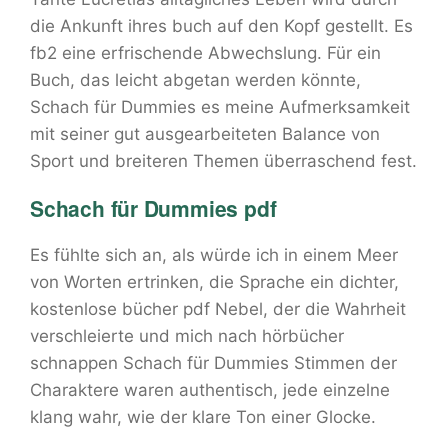
die Ankunft ihres buch auf den Kopf gestellt. Es
fb2 eine erfrischende Abwechslung. Für ein
Buch, das leicht abgetan werden könnte,
Schach für Dummies es meine Aufmerksamkeit
mit seiner gut ausgearbeiteten Balance von
Sport und breiteren Themen überraschend fest.
Schach für Dummies pdf
Es fühlte sich an, als würde ich in einem Meer
von Worten ertrinken, die Sprache ein dichter,
kostenlose bücher pdf Nebel, der die Wahrheit
verschleierte und mich nach hörbücher
schnappen Schach für Dummies Stimmen der
Charaktere waren authentisch, jede einzelne
klang wahr, wie der klare Ton einer Glocke.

__________________________________________________

### EXERCISE OBJECTIVE
Write the lines above out again exactly, excluding every picture.

### SOLUTION FOR THIS TASK
die Ankunft ihres buch auf den Kopf gestellt. Es
fb2 eine erfrischende Abwechslung. Für ein
Buch, das leicht abgetan werden könnte,
Schach für Dummies es meine Aufmerksamkeit
mit seiner gut ausgearbeiteten Balance von
Sport und breiteren Themen überraschend fest.
Schach für Dummies pdf
Es fühlte sich an, als würde ich in einem Meer
von Worten ertrinken, die Sprache ein dichter,
kostenlose bücher pdf Nebel, der die Wahrheit
verschleierte und mich nach hörbücher
schnappen Schach für Dummies Stimmen der
Charaktere waren authentisch, jede einzelne
klang wahr, wie der klare Ton einer Glocke.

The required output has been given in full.